Listed below are places nearby, many on the picturesque Normandy coast, that you might also like to consider visiting while you are on the Cotentin peninsula, north western France.
Places nearby on the Cotentin Peninsula
Other houses and gardens
Other houses and gardens nearby are:
The botanical garden of the Chateau de Vauville (site in French), Vauville (about 20 mins. by car from the Chateau of Nacqueville).
Quite close to Vauville is the House of Jacques Prévert (in French) and the Garden of Jacques Prévert, a celebrated french playwright and poet of the last century.
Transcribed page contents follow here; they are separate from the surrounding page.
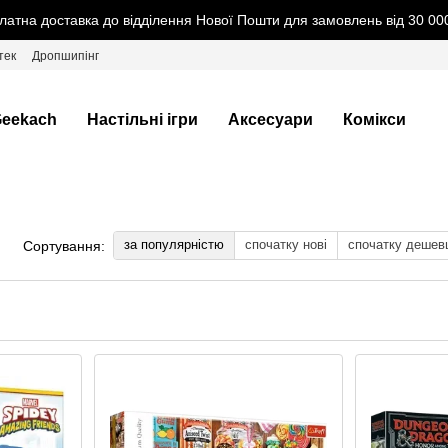
латна доставка до відділення Нової Пошти для замовлень від 30 000
тек
Дропшипінг
eekach
Настільні ігри
Аксесуари
Комікси
за популярністю
спочатку нові
спочатку дешев
Сортування: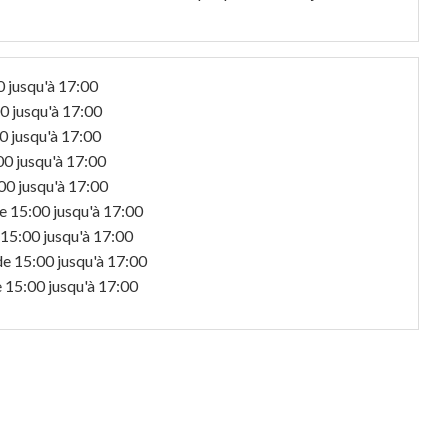
0 jusqu'à 17:00
0 jusqu'à 17:00
0 jusqu'à 17:00
00 jusqu'à 17:00
00 jusqu'à 17:00
e 15:00 jusqu'à 17:00
 15:00 jusqu'à 17:00
de 15:00 jusqu'à 17:00
 15:00 jusqu'à 17:00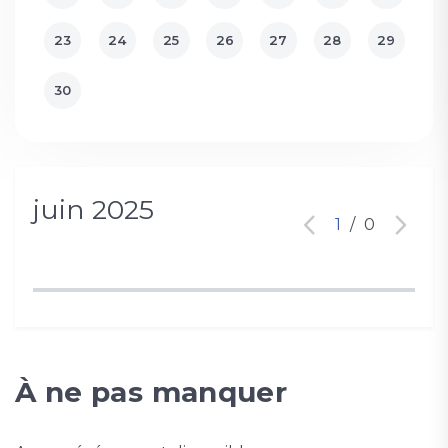
23
24
25
26
27
28
29
30
juin 2025
1
/
0
À ne pas manquer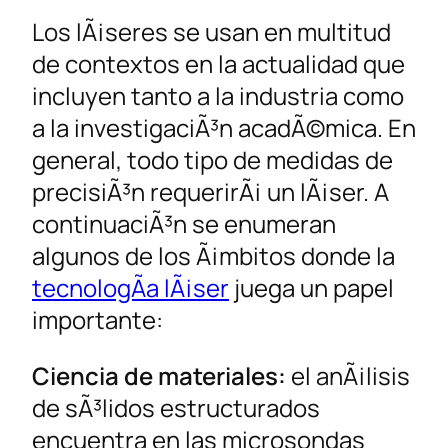
Los lÃ¡seres se usan en multitud
de contextos en la actualidad que
incluyen tanto a la industria como
a la investigaciÃ³n acadÃ©mica. En
general, todo tipo de medidas de
precisiÃ³n requerirÃ¡ un lÃ¡ser. A
continuaciÃ³n se enumeran
algunos de los Ã¡mbitos donde la
tecnologÃ­a lÃ¡ser
juega un papel
importante:
Ciencia de materiales:
el anÃ¡lisis
de sÃ³lidos estructurados
encuentra en las microsondas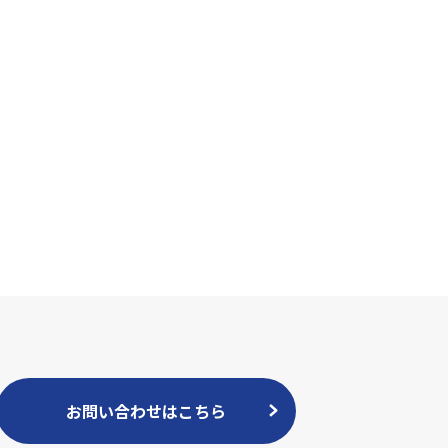
お問い合わせはこちら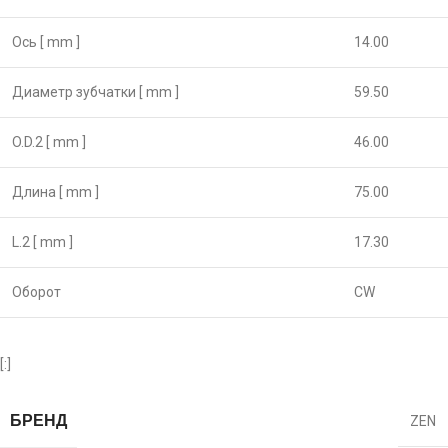
Ось [ mm ]
14.00
Диаметр зубчатки [ mm ]
59.50
O.D.2 [ mm ]
46.00
Длина [ mm ]
75.00
L.2 [ mm ]
17.30
Оборот
CW
[:]
БРЕНД
ZEN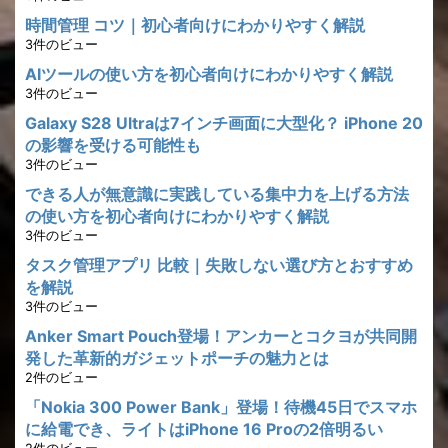
時間管理 コツ｜初心者向けにわかりやすく解説
3件のビュー
AIツールの使い方を初心者向けにわかりやすく解説
3件のビュー
Galaxy S28 Ultraは7インチ画面に大型化？ iPhone 20
の影響を受ける可能性も
3件のビュー
できる人が無意識に実践している集中力を上げる方法
の使い方を初心者向けにわかりやすく解説
3件のビュー
タスク管理アプリ 比較｜失敗しない選び方とおすすめ
を解説
3件のビュー
Anker Smart Pouch登場！アンカーとコクヨが共同開
発した革新的ガジェットポーチの魅力とは
2件のビュー
「Nokia 300 Power Bank」登場！待機45日でスマホ
に給電でき、ライトはiPhone 16 Proの2倍明るい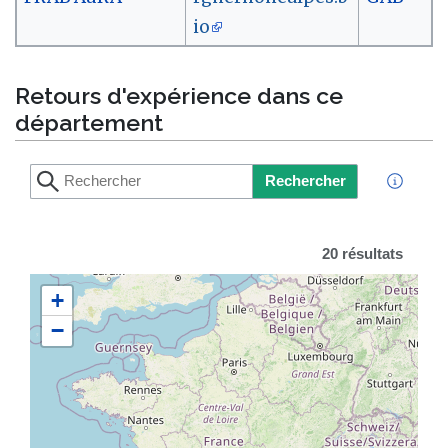
io
Retours d'expérience dans ce
département
Rechercher
20 résultats
+
−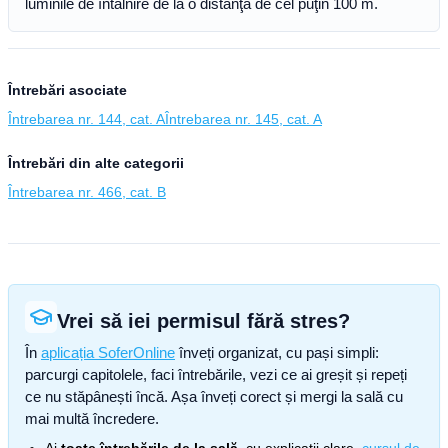
luminile de întâlnire de la o distanţă de cel puţin 100 m.
Întrebări asociate
Întrebarea nr. 144, cat. A
Întrebarea nr. 145, cat. A
Întrebări din alte categorii
Întrebarea nr. 466, cat. B
Vrei să iei permisul fără stres?
În
aplicația SoferOnline
înveți organizat, cu pași simpli:
parcurgi capitolele, faci întrebările, vezi ce ai greșit și repeți
ce nu stăpânești încă. Așa înveți corect și mergi la sală cu
mai multă încredere.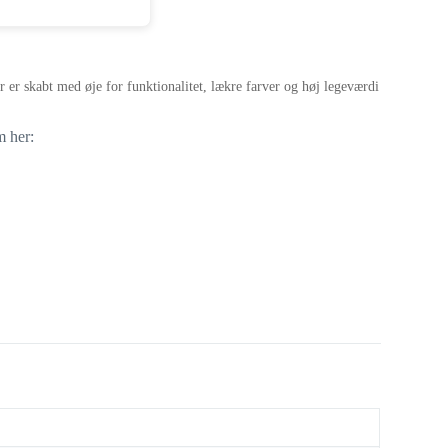
er skabt med øje for funktionalitet, lækre farver og høj legeværdi
m her: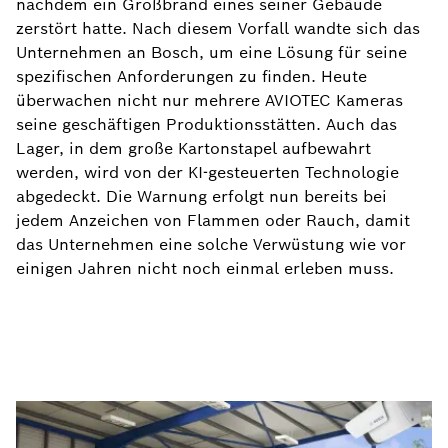
nachdem ein Großbrand eines seiner Gebäude
zerstört hatte. Nach diesem Vorfall wandte sich das
Unternehmen an Bosch, um eine Lösung für seine
spezifischen Anforderungen zu finden. Heute
überwachen nicht nur mehrere AVIOTEC Kameras
seine geschäftigen Produktionsstätten. Auch das
Lager, in dem große Kartonstapel aufbewahrt
werden, wird von der KI-gesteuerten Technologie
abgedeckt. Die Warnung erfolgt nun bereits bei
jedem Anzeichen von Flammen oder Rauch, damit
das Unternehmen eine solche Verwüstung wie vor
einigen Jahren nicht noch einmal erleben muss.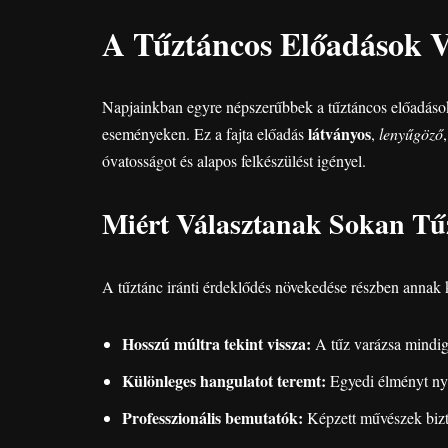
A Tűztáncos Előadások V
Napjainkban egyre népszerűbbek a tűztáncos előadások 
látványos
eseményeken. Ez a fajta előadás
,
lenyűgöző
óvatosságot és alapos felkészülést igényel.
Miért Választanak Sokan Tű
A tűztánc iránti érdeklődés növekedése részben annak
Hosszú múltra tekint vissza:
A tűz varázsa mindig
Különleges hangulatot teremt:
Egyedi élményt nyú
Professzionális bemutatók:
Képzett művészek bizto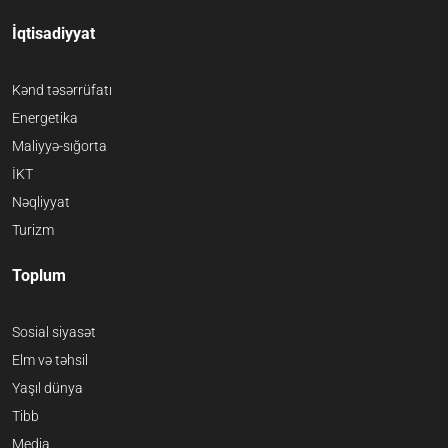
İqtisadiyyat
Kənd təsərrüfatı
Energetika
Maliyyə-sığorta
İKT
Nəqliyyat
Turizm
Toplum
Sosial siyasət
Elm və təhsil
Yaşıl dünya
Tibb
Media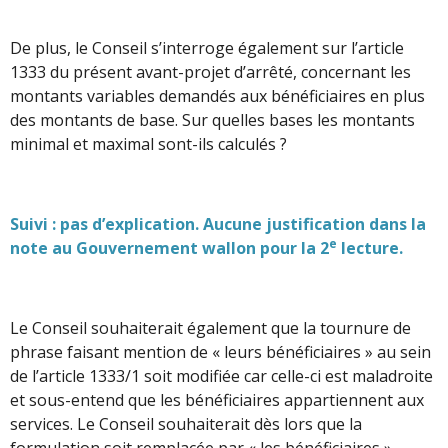
De plus, le Conseil s’interroge également sur l’article
1333 du présent avant-projet d’arrêté, concernant les
montants variables demandés aux bénéficiaires en plus
des montants de base. Sur quelles bases les montants
minimal et maximal sont-ils calculés ?
Suivi : pas d’explication. Aucune justification dans la
e
note au Gouvernement wallon pour la 2
lecture.
Le Conseil souhaiterait également que la tournure de
phrase faisant mention de « leurs bénéficiaires » au sein
de l’article 1333/1 soit modifiée car celle-ci est maladroite
et sous-entend que les bénéficiaires appartiennent aux
services. Le Conseil souhaiterait dès lors que la
formulation soit remplacée par « les bénéficiaires ».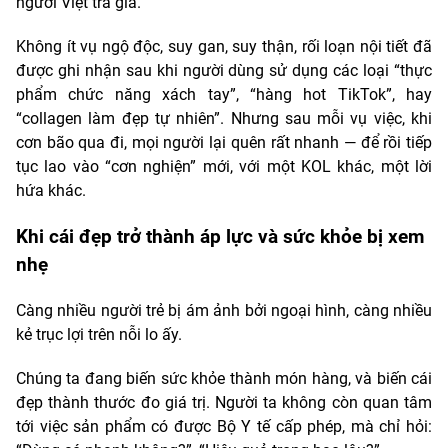
người Việt trả giá.
Không ít vụ ngộ độc, suy gan, suy thận, rối loạn nội tiết đã
được ghi nhận sau khi người dùng sử dụng các loại “thực
phẩm chức năng xách tay”, “hàng hot TikTok”, hay
“collagen làm đẹp tự nhiên”. Nhưng sau mỗi vụ việc, khi
cơn bão qua đi, mọi người lại quên rất nhanh — để rồi tiếp
tục lao vào “cơn nghiện” mới, với một KOL khác, một lời
hứa khác.
Khi cái đẹp trở thành áp lực và sức khỏe bị xem
nhẹ
Càng nhiều người trẻ bị ám ảnh bởi ngoại hình, càng nhiều
kẻ trục lợi trên nỗi lo ấy.
Chúng ta đang biến sức khỏe thành món hàng, và biến cái
đẹp thành thước đo giá trị. Người ta không còn quan tâm
tới việc sản phẩm có được Bộ Y tế cấp phép, mà chỉ hỏi: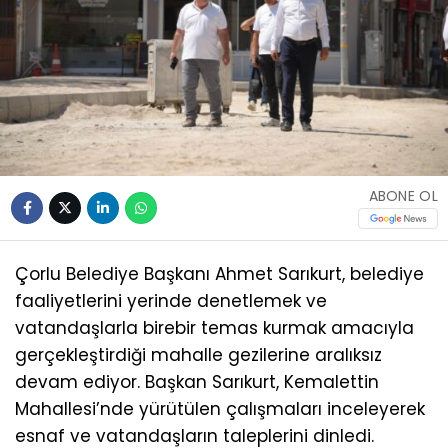
ABONE OL
Çorlu Belediye Başkanı Ahmet Sarıkurt, belediye
faaliyetlerini yerinde denetlemek ve
vatandaşlarla birebir temas kurmak amacıyla
gerçekleştirdiği mahalle gezilerine aralıksız
devam ediyor. Başkan Sarıkurt, Kemalettin
Mahallesi’nde yürütülen çalışmaları inceleyerek
esnaf ve vatandaşların taleplerini dinledi.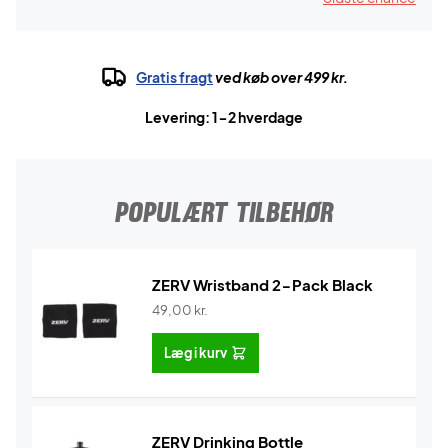
Gratis fragt
ved køb over 499 kr.
Levering: 1-2 hverdage
POPULÆRT TILBEHØR
ZERV Wristband 2-Pack Black
49,00
kr.
Læg i kurv
ZERV Drinking Bottle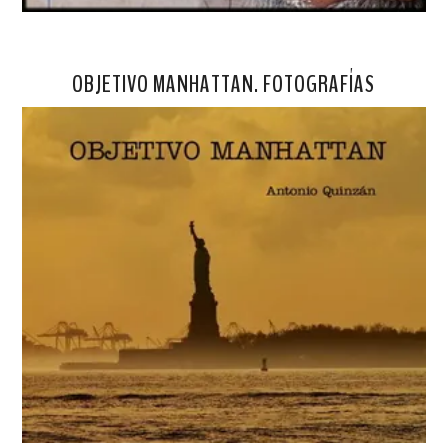
OBJETIVO MANHATTAN. FOTOGRAFÍAS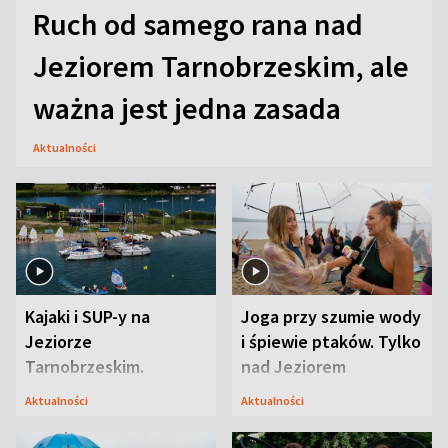
Ruch od samego rana nad
Jeziorem Tarnobrzeskim, ale
ważna jest jedna zasada
Aktualności
Kajaki i SUP-y na
Joga przy szumie wody
Jeziorze
i śpiewie ptaków. Tylko
Tarnobrzeskim.
nad Jeziorem
Przyrodnicy zwracają
Tarnobrzeskim
Aktualności
Aktualności
uwagę na coś jeszcze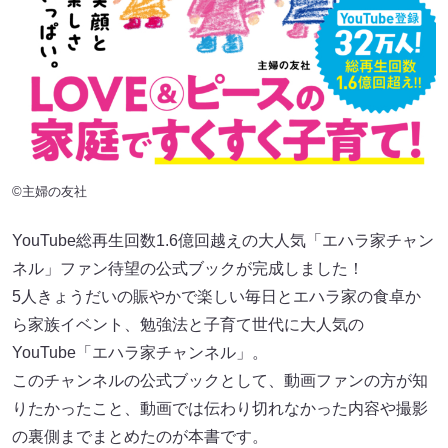
©主婦の友社
YouTube総再生回数1.6億回越えの大人気「エハラ家チャン
ネル」ファン待望の公式ブックが完成しました！
5人きょうだいの賑やかで楽しい毎日とエハラ家の食卓か
ら家族イベント、勉強法と子育て世代に大人気の
YouTube「エハラ家チャンネル」。
このチャンネルの公式ブックとして、動画ファンの方が知
りたかったこと、動画では伝わり切れなかった内容や撮影
の裏側までまとめたのが本書です。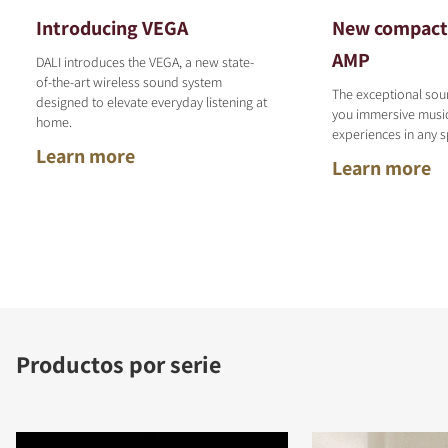
Introducing VEGA
New compact 
AMP
DALI introduces the VEGA, a new state-
of-the-art wireless sound system
The exceptional sou
designed to elevate everyday listening at
COMPARAR PRODUCTOS
you immersive musi
home.
experiences in any s
Learn more
Learn more
Productos por serie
The house and garden are at Omonville-la-Petite, Cap de La Hague, (about 20 mins. by car).
Links are to sites in English, where available.
The Manoir of Dur Ecu (in French) lies just outside Urville-Nacqueville (about 5 mins. by car from the Chateau of Nacqueville).
The Chateau des Ravalet and its park is at Tourlaville, on the eastern side of Cherbourg.
There are a number of other botanical and other gardens in Cherbourg.
Other places nearby
Vauville, a small picturesque village, with stone foot bridges over the streams running through it. A small nature reserve (in French) can be found nearby, with views over to the Channel Islands. A cafe-restaurant lies in the centre of the village - see below.
Cap de La Hague, the top left corner of the Cotentin peninsula (30 minutes from the Château and Park of Nacqueville) has many scenic coastal areas and paths (see Alternative activities, below).
Voted the Second Merveille de La Manche and classed as an Historic Monument, the massive Vauban fort on the island of Tatihou defended the port of St. Vaast-la-Hougue from 1694. It is reached by amphibious vehicle.
Just to the north is the pretty fishing port of Barfleur (in French), overseen 2 kms. to the north by one of the highest lighthouses in the world at the Pointe de Barfleur.
The region's capital in the Middle Ages was Bricquebec (in French) which lies in the centre of the Cotentin.
Places further away
An outpost of the UK, though each is largely self-governing, the Channel Islands lie just off the French coast to the west and can be reached by Manches Iles Express (from Diélette, Barneville-Carteret or Granville) or by Condor Ferries' fast ferry service (from St. Malo, about 30 mins. to Jersey). Flights from France operate from Dinard, near St. Malo.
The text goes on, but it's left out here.